Id., 151 Ariz. at 394, 728 P.2d at 394. See also Boone v. Superior Court In and For Maricopa County, 145 Ariz. 235, 242, 700 P.2d 1335, 1342, fn.2 (1985). The two decisions which initially recognized this rule, Lewis v. Swenson, 126 Ariz. 561, 617 P.2d 69 (App. 1980) and Bird v. Rothman, 128 Ariz. 599, 617 P.2d 1097 (App. 1981), cert. denied 454 U.S. 865, 102 S.Ct. 327, 70 L.Ed.2d 166 (1981), stressed, however, that malicious prosecution and abuse of process were intentional torts, and liability could not be imposed upon attorneys under such claims upon the basis of a showing of merely negligent conduct. It would seem to follow from these precedents that if an attorney intentionally prepared a false and misleading evaluation for the use of a third party, that attorney would have liability to the third party for doing so.

1.1:530      Assisting Client to Break a Contract

There are no Arizona authorities that specifically discuss the issue whether an attorney can be subjected to civil liability for assisting a client in breaking a contract. In McElhanon v. Hing, 151 Ariz. 386, 728 P.2d 256 (App. 1985), affirmed in part and vacated in part on other grounds 151 Ariz. 403, 728 P.2d 273 (1986), the Court of Appeals held that the rationale of permitting attorneys to be held liable for committing the intentional torts of abuse of process and/or malicious prosecution would also support the imposition of liability upon an attorney who knowingly prepared for a client a fraudulent conveyance in an action brought by the defrauded creditors:

The privilege an attorney has for his actions in representing a client is a qualified one that does not extend to the intentional torts of malicious prosecution and abuse of process. Nor should the privilege apply to the intentional acts of furthering and participating in a fraudulent conveyance.

Id., 151 Ariz. at 394, 728 P.2d at 394. See also Boone v. Superior Court In and For Maricopa County, 145 Ariz. 235, 242, 700 P.2d 1335, 1342, fn.2 (1985). The Court did, however, rely strongly on the fact that the allegation was that the attorney was at least assisting, and possibly actively participating in, the client's fraud.

1.1:600   Vicarious Liability [see 5.1:500]

Under AZ-ER 5.1(c), a partner in a firm will be responsible for the misconduct of another lawyer in the firm if (1) the partner ordered the conduct involved or, with knowledge of the specific conduct involved, ratified it, or (2) learns of the misconduct at a time when its consequences can be avoided or mitigated, but fails to take reasonable remedial action.

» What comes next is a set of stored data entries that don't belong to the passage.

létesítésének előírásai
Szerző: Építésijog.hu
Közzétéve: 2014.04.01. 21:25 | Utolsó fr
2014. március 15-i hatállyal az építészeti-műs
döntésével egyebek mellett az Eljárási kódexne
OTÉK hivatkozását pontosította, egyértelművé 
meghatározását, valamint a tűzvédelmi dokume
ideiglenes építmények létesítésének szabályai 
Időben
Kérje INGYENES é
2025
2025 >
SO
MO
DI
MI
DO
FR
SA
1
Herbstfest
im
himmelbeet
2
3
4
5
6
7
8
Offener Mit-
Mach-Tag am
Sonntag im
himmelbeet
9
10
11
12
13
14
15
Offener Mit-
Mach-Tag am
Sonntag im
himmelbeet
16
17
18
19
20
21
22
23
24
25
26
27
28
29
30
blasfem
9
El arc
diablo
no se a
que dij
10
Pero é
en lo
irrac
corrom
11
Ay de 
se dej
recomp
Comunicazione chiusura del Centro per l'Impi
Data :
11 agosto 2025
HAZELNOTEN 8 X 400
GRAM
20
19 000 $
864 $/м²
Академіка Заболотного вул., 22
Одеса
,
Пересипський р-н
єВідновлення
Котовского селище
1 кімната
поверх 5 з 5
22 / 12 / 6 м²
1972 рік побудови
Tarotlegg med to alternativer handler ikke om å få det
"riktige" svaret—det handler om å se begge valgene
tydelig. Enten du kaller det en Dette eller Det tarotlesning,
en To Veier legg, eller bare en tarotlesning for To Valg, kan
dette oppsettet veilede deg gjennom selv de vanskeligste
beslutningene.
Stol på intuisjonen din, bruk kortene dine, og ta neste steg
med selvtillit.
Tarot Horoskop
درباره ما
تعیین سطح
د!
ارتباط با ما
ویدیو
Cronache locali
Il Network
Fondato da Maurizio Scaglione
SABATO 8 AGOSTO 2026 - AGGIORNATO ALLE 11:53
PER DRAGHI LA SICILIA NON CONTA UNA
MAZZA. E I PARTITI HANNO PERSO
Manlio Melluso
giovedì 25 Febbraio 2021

In addition, under the doctrine of Matter of Galbasini, 163 Ariz. 120, 786 P.2d 971 (1990), a partner in a firm could be found to have violated the provisions of AZ-ER 5.1(a) if the partner fails to take any precautionary steps at all to see that that the firm has taken measures to ensure that lawyers in the firm comply with their ethical obligations, even if no ethical violations by other lawyers in the firm occur.

If the misconduct is such that it also results in malpractice liability to the client then all partners in the firm will be jointly and severally liable for any judgment entered in favor of the client. Clogher v. Winston & Strawn, 181 Ariz. 372, 891 P.2d 240 (App. 1995). In fact, it has been held that, under Arizona's partnership statutes and common law, punitive damages may be awarded vicariously against a partnership for acts of a partner performed in the ordinary course of the partnership's business. Hyatt Regency Phoenix Hotel Company v. Winston & Strawn, 184 Ariz. 120, 907 P.2d 506 (App. 1995), cert. denied 517 U.S. 1234, 116 S.Ct. 1877, 135 L.Ed.2d 173 (1996). Thus, it is not uncommon to find that many Arizona law firms have organized, or reorganized, themselves as either "limited liability corporations" or "limited liability partnerships" to avoid this exposure.